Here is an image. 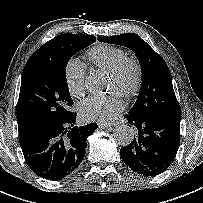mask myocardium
Returning <instances> with one entry per match:
<instances>
[{"label": "myocardium", "mask_w": 203, "mask_h": 203, "mask_svg": "<svg viewBox=\"0 0 203 203\" xmlns=\"http://www.w3.org/2000/svg\"><path fill=\"white\" fill-rule=\"evenodd\" d=\"M126 67H131L132 69V81L124 92L125 96L130 97L138 91L142 82V67L139 60L134 56L125 55L109 70V74L113 77Z\"/></svg>", "instance_id": "1"}]
</instances>
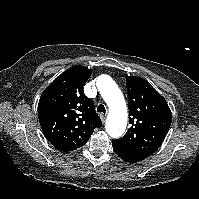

* * * * * * *

THE PROBLEM:
Report every line in the data that holds "instances", copying each one.

RESPONSE AREA:
Returning <instances> with one entry per match:
<instances>
</instances>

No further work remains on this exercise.